Comme vous le savez, j’aime beaucoup traîner sur twitter/x, une source quasi infinie de débats autour de la musique. Cela me permet régulièrement de m’interroger sur ces sujets et de vous proposer mes réflexions livrées à vif ! Voici donc le dernier débat pop corn du réseau social ! Il implique T-shirts, gatekeeping et noms des musiciens.

Un résumé de la controverse

Un utilisateur de twitter/x s’est pris une volée de bois de vert pour avoir soulevé un point. Suite à la récente disparition de Clem Burke, batteur de Blondie, il raconte (pas sûr que ce soit vrai) avoir évoqué le sujet avec quelqu’un qui portait le t-shirt du groupe à ce moment là. La personne n’aurait pas compris de quoi il parlait.

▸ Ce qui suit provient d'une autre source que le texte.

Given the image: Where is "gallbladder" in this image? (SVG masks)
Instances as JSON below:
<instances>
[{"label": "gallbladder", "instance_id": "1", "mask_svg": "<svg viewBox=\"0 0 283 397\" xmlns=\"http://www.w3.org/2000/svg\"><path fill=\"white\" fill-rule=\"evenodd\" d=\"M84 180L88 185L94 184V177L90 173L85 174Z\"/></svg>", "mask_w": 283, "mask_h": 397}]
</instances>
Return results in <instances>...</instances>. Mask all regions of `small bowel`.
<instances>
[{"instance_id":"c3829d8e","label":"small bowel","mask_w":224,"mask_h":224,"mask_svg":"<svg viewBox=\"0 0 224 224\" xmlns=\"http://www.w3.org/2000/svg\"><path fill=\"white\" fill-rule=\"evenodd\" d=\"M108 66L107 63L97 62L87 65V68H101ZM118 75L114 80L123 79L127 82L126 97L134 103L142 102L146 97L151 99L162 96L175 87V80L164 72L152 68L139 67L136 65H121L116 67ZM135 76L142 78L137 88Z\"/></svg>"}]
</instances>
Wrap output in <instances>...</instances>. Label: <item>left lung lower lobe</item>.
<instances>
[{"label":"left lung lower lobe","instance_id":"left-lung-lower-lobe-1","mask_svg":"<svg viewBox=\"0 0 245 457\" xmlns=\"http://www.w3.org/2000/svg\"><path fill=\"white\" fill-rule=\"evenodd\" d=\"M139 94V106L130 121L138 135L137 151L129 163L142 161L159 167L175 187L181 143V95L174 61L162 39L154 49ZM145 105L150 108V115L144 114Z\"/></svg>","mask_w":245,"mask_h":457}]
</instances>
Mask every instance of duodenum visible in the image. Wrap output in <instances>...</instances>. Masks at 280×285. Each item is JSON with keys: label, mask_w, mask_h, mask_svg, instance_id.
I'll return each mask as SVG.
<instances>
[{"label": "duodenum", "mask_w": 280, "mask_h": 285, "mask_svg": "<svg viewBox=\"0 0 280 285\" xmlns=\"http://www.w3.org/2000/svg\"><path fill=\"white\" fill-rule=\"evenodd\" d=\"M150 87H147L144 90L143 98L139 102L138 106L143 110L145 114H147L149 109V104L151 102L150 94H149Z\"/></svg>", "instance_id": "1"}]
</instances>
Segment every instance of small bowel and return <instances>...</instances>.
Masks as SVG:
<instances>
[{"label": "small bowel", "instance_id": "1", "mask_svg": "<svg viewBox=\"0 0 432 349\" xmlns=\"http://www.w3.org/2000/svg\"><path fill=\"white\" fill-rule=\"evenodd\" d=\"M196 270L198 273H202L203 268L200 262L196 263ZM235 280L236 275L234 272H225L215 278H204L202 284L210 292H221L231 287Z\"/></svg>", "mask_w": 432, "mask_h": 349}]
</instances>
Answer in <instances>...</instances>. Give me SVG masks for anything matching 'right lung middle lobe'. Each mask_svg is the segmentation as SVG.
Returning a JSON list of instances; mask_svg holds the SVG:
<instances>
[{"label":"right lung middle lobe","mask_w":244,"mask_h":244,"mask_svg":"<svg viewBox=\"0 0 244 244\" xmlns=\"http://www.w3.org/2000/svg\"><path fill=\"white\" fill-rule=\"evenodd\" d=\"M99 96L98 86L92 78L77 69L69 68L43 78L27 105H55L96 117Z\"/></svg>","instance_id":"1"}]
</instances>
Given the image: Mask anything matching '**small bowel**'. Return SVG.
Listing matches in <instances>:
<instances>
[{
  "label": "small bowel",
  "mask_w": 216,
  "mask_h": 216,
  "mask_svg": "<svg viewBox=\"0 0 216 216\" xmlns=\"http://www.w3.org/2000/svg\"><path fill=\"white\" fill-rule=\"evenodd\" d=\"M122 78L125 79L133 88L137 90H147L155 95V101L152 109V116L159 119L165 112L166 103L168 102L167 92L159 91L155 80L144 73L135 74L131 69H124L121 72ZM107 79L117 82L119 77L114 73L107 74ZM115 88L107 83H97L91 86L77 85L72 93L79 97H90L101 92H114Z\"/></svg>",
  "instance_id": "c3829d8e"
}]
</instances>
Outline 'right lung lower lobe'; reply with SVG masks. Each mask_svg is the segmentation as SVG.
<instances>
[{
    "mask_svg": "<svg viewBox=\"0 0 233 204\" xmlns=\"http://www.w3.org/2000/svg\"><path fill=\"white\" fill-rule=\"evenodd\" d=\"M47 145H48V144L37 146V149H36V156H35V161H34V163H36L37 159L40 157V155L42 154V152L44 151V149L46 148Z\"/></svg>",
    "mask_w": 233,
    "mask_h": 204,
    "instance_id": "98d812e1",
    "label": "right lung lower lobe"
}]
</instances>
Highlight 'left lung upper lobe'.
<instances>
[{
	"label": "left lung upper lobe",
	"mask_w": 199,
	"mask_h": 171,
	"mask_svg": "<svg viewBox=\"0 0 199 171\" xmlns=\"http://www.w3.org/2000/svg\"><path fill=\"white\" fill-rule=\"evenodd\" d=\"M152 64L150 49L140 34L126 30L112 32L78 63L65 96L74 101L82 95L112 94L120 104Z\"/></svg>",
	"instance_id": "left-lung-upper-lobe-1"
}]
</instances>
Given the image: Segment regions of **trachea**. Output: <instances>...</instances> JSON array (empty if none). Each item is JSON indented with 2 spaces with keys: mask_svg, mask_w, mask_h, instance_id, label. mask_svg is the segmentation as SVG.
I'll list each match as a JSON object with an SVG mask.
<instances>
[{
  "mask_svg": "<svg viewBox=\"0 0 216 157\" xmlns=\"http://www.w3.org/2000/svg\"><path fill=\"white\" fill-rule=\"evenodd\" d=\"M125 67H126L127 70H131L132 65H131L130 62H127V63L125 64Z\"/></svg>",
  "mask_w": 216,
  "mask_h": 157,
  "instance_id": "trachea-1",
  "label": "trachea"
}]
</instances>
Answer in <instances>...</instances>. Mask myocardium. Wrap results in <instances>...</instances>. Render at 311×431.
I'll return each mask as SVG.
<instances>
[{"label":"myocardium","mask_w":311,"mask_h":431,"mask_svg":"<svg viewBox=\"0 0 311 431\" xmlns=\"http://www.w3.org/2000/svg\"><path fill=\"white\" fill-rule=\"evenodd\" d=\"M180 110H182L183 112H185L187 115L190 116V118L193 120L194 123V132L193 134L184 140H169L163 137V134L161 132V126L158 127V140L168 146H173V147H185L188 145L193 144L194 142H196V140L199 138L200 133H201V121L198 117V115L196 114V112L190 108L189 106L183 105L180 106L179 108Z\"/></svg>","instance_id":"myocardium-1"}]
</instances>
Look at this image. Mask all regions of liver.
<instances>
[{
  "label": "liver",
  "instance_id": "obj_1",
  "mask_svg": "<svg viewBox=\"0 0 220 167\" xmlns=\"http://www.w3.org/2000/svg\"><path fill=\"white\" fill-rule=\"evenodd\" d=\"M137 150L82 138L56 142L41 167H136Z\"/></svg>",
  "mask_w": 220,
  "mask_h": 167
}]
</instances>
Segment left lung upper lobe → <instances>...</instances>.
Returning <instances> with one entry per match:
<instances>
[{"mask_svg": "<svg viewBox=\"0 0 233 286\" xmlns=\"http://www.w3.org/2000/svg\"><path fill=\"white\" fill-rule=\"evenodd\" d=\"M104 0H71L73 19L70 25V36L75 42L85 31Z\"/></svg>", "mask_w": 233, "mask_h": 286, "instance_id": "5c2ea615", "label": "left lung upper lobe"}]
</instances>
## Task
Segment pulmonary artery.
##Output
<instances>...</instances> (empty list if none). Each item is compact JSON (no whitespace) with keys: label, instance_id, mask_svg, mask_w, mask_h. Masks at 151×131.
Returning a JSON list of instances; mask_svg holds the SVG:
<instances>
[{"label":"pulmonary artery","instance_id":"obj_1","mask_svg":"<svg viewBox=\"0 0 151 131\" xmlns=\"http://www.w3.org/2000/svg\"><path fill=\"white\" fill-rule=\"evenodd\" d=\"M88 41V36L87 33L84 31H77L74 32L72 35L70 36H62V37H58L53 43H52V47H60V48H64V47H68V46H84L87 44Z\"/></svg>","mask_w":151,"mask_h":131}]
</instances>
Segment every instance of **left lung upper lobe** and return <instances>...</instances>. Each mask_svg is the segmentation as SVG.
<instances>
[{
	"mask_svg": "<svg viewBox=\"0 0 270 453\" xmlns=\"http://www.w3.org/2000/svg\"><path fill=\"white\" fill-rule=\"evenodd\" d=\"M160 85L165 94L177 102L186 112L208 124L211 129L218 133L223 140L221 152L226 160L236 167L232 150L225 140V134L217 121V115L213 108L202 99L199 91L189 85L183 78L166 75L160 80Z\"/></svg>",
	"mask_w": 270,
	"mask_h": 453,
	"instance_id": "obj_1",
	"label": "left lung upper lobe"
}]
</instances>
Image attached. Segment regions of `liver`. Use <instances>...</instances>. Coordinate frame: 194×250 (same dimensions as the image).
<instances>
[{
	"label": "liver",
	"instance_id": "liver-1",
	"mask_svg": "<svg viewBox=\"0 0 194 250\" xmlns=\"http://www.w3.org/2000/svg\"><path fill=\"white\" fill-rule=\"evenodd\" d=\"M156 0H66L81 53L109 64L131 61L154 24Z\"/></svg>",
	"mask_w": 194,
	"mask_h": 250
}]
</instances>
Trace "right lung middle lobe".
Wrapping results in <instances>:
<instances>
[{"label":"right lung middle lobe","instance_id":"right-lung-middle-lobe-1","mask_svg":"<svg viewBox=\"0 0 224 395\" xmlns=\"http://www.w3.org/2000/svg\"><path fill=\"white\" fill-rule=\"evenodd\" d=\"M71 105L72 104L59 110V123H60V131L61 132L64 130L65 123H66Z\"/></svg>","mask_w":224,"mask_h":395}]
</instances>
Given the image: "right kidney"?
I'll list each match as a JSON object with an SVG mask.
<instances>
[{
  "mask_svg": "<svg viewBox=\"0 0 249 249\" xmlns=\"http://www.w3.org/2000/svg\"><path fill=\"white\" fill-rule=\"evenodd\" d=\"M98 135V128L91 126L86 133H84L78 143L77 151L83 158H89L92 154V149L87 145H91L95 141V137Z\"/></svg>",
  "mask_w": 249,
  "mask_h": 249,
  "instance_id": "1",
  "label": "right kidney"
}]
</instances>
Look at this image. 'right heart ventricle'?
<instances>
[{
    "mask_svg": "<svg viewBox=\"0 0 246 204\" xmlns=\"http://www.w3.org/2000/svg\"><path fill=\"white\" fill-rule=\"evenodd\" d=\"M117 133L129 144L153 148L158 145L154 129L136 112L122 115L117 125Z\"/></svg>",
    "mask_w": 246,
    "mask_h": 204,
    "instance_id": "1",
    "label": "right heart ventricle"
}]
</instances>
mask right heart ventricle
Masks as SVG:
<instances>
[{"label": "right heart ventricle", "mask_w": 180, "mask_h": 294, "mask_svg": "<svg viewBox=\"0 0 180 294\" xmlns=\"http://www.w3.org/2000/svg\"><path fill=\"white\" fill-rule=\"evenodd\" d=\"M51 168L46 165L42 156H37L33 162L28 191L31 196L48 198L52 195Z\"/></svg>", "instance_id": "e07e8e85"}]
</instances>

Il en fallait pas plus pour ressortir un des marronniers des amateurs de musique. Une attitude qui horripile beaucoup de gens: tu portes un t-shirt de ce groupe ? cite trois chansons ! Nous ne sommes pas là pour contredire ces derniers car cette attitude est misérable mais s’agit-il de ça ici ?

La personne qui s’en étonnait était-elle agressive/méchante ? Est-ce que la personne qui a réagit était totalement indifférente ? Nous manquons de contexte pour se faire une idée précise !

les t-shirts de groupes

Les t-shirts font parti de l’uniforme de l’amateur de musique. Avec les badges ou les patches se sont des signes d’appartenance. Souvenez vous quand vous écriviez au Tipp-Ex sur votre sac Eastpak. En primaire, nous étions deux pelos à porter des t-shirts de metal (Iron Maiden etc.), un lien intangible entre nous.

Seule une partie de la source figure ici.